Nearly a third of potential international students have been put off studying in the UK by the referendum resultMartin Deutsch

A survey of potential international students has revealed that 30 per cent are not likely to to come to the UK to study as a result of the EU referendum, while six per cent said they would definitely not choose Britain as their destination.

Of the 1,014 respondents to the survey, carried out by student recruitment consultancy Hobsons, 83 per cent were from outside the EU. Their responses echoed a previous pre-referendum poll by the company, in which almost half of prospective international students thought that Brexit would make UK universities less attractive.

The most common cause for concern cited by respondents was that the UK seemed less welcoming as a result of Brexit. According to the latest survey, for the portion of people who felt that Brexit made it less likely for them to study in the UK, 58 per cent cited this.

Such anxieties may have been fuelled by the well-documented rise in xenophobic attacks following the Brexit vote. In Huntingdon, a town near Cambridge, laminated cards reading “Leave the EU – no more Polish vermin” were posted to members of the Polish community.

In a statement released to University of Cambridge staff and students last month, Vice-Chancellor Leszek Borysiewicz addressed this rise in instances of reported racism, saying that he was conscious “that times like these can reveal divisions within communities”.

However, there was some potentially good news for the Vice-Chancellor in the new survey – 61 per cent of all respondents said that the weaker Pound, which makes the relative cost of university here cheaper, made the UK more attractive to them.

Experts seem to agree that the problem for universities will be to emphasise stability in a time of uncertainty. Speaking to the Financial Times, Borysiewicz said: “It is the uncertainty that doesn’t help at the moment”.

Hobsons’ managing director, Jeremy Cooper, similarly noted that UK universities were facing “a period of uncertainty” and suggested that universities “send a clear message that the UK welcomes international students, as well as providing any practical guidance and support”.

The emphasis on stability was mirrored in the survey. One respondent said: “If UK universities could consider the volatility of the exchange rate for international students when determining the cost of attendance, adding extra funds as a kind of safety net, or introducing a programme that allows for an increase at a later disbursement - or some similar idea - that would put my mind at ease”

The Hobsons report comes amid rumours that around 100 EU students have cancelled their places at Aberystwyth University.

The Brexit Advisory Unit, which works with universities to advise them on engagement with the Government on policy and regulatory issues, estimate that 125,000 non-UK EU nationals are currently studying in the UK.

William Bain, head of the unit, commented on the survey, saying: “The issue of being able to attract and retain talent to work and stud in universities is absolutely paramount.

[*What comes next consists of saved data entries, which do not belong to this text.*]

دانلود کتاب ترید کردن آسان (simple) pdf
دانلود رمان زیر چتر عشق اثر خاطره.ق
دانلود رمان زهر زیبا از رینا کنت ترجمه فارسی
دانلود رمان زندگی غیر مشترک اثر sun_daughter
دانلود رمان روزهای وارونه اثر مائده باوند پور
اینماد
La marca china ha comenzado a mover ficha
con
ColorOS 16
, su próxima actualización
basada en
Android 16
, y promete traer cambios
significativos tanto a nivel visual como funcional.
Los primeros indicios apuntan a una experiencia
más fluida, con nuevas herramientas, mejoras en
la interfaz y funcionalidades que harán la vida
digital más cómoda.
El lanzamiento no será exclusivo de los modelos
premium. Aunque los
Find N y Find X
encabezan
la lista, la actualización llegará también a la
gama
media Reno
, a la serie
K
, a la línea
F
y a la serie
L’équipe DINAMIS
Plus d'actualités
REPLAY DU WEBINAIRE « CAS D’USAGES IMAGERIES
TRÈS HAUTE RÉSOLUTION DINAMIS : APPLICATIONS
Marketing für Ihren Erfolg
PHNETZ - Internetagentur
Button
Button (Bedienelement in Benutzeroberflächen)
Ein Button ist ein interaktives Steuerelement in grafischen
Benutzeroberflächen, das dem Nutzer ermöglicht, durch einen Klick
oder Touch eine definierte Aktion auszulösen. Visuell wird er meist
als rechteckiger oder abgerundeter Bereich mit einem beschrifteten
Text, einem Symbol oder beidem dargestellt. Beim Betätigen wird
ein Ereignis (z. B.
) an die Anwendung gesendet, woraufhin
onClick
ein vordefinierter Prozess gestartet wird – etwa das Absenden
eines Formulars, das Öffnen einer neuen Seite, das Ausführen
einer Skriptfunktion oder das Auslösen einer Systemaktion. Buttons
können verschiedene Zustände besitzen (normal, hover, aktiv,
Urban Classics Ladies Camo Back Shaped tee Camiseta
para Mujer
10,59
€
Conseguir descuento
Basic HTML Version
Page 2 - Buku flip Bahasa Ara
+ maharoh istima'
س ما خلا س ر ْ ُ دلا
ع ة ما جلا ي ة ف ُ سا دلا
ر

“The future direction and scale of involvement in policies on the free movement of workers and other EU nationals, like students, will have a real impact on funding, strategic positioning, economic performance, and the global reputation of UK higher education in the coming years.

"More restrictive UK immigration policy towards international students, co-operation on research. and development projects, and whether the UK could continue to be involved in areas such as Erasmus+ and Horizon 2020, are all key areas which need to be addressed.”

Indeed, there has been much concern within the academic community about the impact of Brexit on UK involvement in EU funded research projects.

In a confidential survey of the UK’s Russell Group universities, The Guardian found cases of British academics being pressured to leave EU-funded projects as they are now a financial liability.

However, Leszek Borysiewicz has appealed for calm, saying that the loss of research collaborations with European partners was something he had “not noticed … at Cambridge at all”.